The two and a half year old, her big eyes extra-wide in horror, looked dubiously down at her toes, curled against the grass and dirt.
"Zeidy says that mud is good for you," she said carefully.
"Mud is good for you. Mud is good for you. Mud is good for you," she mumbled to herself over and over, anchoring her mind against this travesty that feels so wrong. My shoes were long abandoned; I had walked over barefoot.
My initial relationship with dirt sprang more out of laziness. Constant vacuuming, windexing, and scrubbing is kind of tedious. Even though I have a dust allergy, I don't eviscerate the mites as often as I should. Purell? Please.
Then data came out that anti-bacterial soaps merely stress germs to create superbugs (which also proves the point that hardship results in stronger human beings) which our immune systems have trouble fighting off. The constant disinfection in hospitals doesn't nuke everything; hospital-acquired infections do exist.
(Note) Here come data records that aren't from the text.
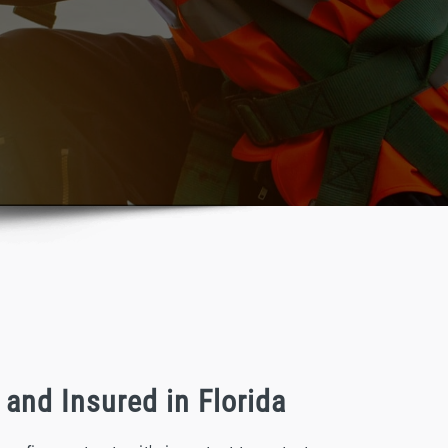
and Insured in Florida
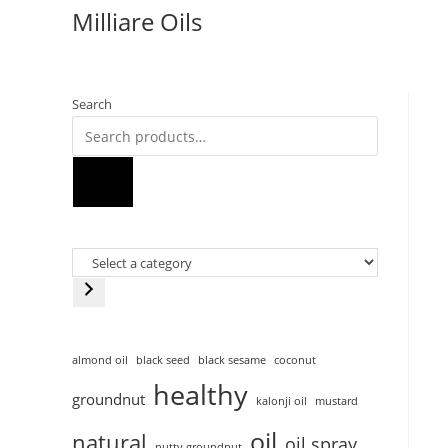
Milliare Oils
Search
almond oil
black seed
black sesame
coconut
healthy
groundnut
kalonji oil
mustard
oil
natural
oil spray
nutty groundnut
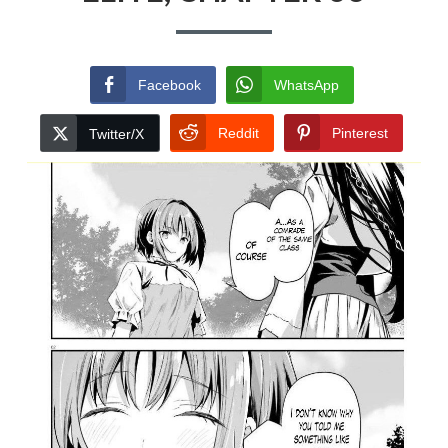
Facebook
WhatsApp
Reddit
Pinterest
Twitter/X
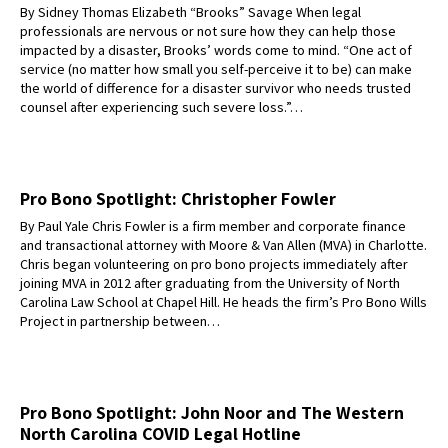
By Sidney Thomas Elizabeth “Brooks” Savage When legal
professionals are nervous or not sure how they can help those
impacted by a disaster, Brooks’ words come to mind. “One act of
service (no matter how small you self-perceive it to be) can make
the world of difference for a disaster survivor who needs trusted
counsel after experiencing such severe loss.”…
Pro Bono Spotlight: Christopher Fowler
By Paul Yale Chris Fowler is a firm member and corporate finance
and transactional attorney with Moore & Van Allen (MVA) in Charlotte.
Chris began volunteering on pro bono projects immediately after
joining MVA in 2012 after graduating from the University of North
Carolina Law School at Chapel Hill. He heads the firm’s Pro Bono Wills
Project in partnership between…
Pro Bono Spotlight: John Noor and The Western
North Carolina COVID Legal Hotline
Advertisements try to convince their audience that caring mothers whip out ammonia or bleach-based products to "protect their families." From what? A little backyard dirt? After all, there are so many cases of grass stains leading to croup.
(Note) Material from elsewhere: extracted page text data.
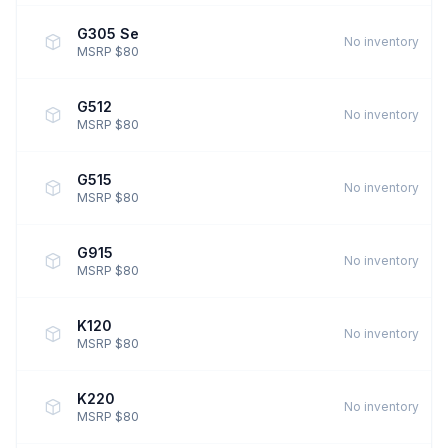
G305 Se
No inventory
MSRP $80
G512
No inventory
MSRP $80
G515
No inventory
MSRP $80
G915
No inventory
MSRP $80
K120
No inventory
MSRP $80
K220
No inventory
MSRP $80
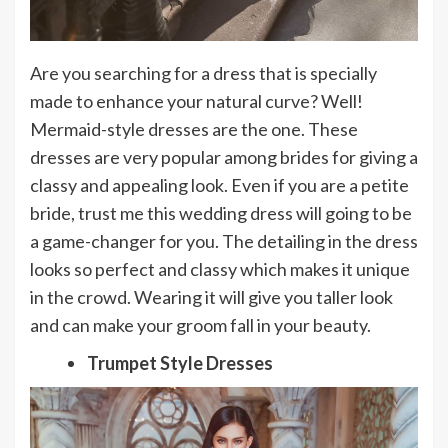
Are you searching for a dress that is specially
made to enhance your natural curve? Well!
Mermaid-style dresses are the one. These
dresses are very popular among brides for giving a
classy and appealing look. Even if you are a petite
bride, trust me this wedding dress will going to be
a game-changer for you. The detailing in the dress
looks so perfect and classy which makes it unique
in the crowd. Wearing it will give you taller look
and can make your groom fall in your beauty.
Trumpet Style Dresses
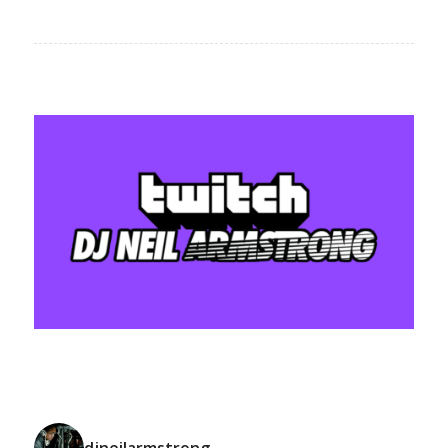
djneilarmstrong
We underestimate the divine design of the human body; it can be capable of quite a lot. Sometimes we have to be willing to trust its own defenses, providing it with healthy fuel and sufficient sleep to go to war every day.
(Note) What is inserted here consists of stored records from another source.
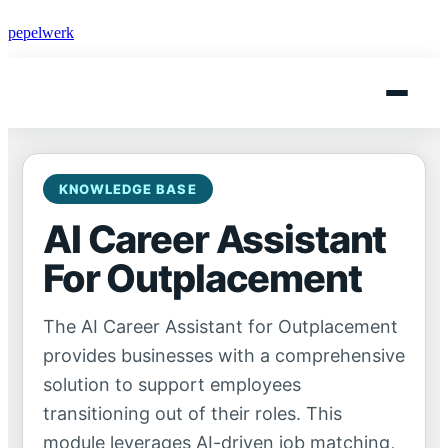
pepelwerk
KNOWLEDGE BASE
AI Career Assistant
For Outplacement
The AI Career Assistant for Outplacement
provides businesses with a comprehensive
solution to support employees
transitioning out of their roles. This
module leverages AI-driven job matching,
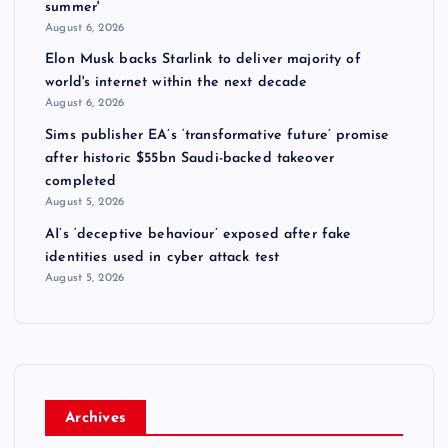
summer'
August 6, 2026
Elon Musk backs Starlink to deliver majority of
world's internet within the next decade
August 6, 2026
Sims publisher EA’s ‘transformative future’ promise
after historic $55bn Saudi-backed takeover
completed
August 5, 2026
AI’s ‘deceptive behaviour’ exposed after fake
identities used in cyber attack test
August 5, 2026
Archives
Of course, lack of hygiene was responsible for a lot of diseases and deaths once upon a time. Take the Plague, which would resurface periodically over the last few centuries to cause miserable ends, and the people had no idea about hand washing and diminished contact.
But any extreme can be dangerous. The theory is, as stated in the book, "An Epidemic of Absence," is:
This hypothesis argues that our modern obsession with eradicating germs has backfired into an explosion of disease, specifically all the “new” diseases that have replaced infections to undermine our health. The modern immune system, the idea holds, is stymied by the sudden absence of its customary microbial targets. With nothing constructive to do, it is crazily spinning its wheels, resulting in soaring rates of food allergies and asthma, arthritis, psoriasis, multiple sclerosis and diabetes, even heart disease and cancer — not to mention alopecia, the premature baldness from which Mr. Velasquez-Manoff suffers and which led him to the subject in the first place. (In an opinion article in The New York Times last month, he suggested that an immune disorder might account for many cases of autism.)Neither the book reviewer nor I agree that disinfection is the cause of all our woes. But germs and dirt are misunderstood nowadays.
I know of a highly clean family, where no grime is tolerated, every surface sparkles, scrubbed daily, perhaps even hourly. Two of the children have stomach-related autoimmune conditions.
I will not tolerate an "ichy" or an "ew" or a "gross." Everything in this world has a job to do, even the "gross."